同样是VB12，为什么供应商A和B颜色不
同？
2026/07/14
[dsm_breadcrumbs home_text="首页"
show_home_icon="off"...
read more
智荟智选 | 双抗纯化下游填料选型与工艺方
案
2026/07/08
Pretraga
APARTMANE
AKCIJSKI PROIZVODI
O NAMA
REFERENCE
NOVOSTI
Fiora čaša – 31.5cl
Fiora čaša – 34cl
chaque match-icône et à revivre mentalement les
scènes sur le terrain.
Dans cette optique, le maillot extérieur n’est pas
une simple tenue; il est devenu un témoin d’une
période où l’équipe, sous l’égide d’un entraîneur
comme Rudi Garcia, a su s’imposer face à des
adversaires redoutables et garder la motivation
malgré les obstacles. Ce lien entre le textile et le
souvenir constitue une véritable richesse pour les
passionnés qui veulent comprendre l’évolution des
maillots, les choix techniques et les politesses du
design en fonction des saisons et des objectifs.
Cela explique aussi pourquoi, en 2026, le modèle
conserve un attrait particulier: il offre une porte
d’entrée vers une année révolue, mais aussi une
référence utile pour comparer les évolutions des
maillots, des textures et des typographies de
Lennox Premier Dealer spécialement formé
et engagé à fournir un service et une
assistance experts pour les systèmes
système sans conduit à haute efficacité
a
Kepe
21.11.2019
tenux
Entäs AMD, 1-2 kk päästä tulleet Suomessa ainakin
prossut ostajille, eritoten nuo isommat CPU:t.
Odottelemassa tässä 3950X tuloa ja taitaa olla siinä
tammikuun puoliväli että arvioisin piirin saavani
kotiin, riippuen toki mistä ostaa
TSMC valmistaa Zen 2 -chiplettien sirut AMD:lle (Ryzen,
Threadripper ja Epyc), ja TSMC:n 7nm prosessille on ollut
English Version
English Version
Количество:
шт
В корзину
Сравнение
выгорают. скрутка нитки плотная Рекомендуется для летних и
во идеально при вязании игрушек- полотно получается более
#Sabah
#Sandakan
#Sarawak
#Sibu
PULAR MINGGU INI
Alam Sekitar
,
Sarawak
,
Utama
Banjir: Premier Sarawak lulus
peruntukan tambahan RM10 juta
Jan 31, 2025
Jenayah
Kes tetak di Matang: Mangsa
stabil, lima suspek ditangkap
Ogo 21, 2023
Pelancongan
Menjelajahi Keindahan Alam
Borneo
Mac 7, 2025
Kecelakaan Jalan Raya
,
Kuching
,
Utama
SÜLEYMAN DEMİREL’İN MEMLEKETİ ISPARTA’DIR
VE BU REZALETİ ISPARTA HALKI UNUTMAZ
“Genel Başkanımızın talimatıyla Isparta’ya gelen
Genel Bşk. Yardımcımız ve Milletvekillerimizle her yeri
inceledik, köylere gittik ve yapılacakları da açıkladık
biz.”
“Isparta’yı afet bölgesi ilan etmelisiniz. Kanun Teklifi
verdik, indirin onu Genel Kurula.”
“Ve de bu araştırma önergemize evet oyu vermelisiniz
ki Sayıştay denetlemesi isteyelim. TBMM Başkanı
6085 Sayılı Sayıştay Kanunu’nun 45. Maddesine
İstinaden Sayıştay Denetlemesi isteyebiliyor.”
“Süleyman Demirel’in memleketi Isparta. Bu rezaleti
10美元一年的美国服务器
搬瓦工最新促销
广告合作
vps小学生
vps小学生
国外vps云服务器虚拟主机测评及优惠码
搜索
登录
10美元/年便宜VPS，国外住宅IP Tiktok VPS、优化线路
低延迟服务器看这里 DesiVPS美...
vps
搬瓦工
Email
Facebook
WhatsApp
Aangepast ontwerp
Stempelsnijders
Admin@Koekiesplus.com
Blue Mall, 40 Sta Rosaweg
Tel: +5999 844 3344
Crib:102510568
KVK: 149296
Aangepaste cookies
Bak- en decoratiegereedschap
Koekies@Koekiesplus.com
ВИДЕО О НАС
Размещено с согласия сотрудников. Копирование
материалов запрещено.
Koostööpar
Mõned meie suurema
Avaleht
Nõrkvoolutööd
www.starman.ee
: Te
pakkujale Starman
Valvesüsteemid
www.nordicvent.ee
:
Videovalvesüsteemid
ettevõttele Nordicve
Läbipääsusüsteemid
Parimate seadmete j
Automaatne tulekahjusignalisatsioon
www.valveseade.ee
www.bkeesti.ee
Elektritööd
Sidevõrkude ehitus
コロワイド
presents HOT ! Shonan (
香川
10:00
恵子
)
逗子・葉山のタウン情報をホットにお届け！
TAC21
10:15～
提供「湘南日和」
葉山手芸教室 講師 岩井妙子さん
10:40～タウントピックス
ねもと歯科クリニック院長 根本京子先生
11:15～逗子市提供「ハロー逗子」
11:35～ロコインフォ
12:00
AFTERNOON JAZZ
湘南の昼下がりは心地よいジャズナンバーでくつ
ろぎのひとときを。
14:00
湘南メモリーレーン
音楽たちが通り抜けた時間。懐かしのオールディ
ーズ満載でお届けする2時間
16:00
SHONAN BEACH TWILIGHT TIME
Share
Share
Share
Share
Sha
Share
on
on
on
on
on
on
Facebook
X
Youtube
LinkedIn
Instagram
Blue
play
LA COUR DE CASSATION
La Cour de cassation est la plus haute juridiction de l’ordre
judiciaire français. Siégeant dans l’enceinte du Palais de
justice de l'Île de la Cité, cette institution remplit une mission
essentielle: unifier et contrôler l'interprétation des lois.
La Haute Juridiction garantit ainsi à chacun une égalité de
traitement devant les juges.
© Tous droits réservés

# # # # # # #

**Your task:** Working from the listing above, pick out every line that has "Sayıştay" and copy it.

**Problem solution:**
ki Sayıştay denetlemesi isteyelim. TBMM Başkanı
6085 Sayılı Sayıştay Kanunu’nun 45. Maddesine
İstinaden Sayıştay Denetlemesi isteyebiliyor.”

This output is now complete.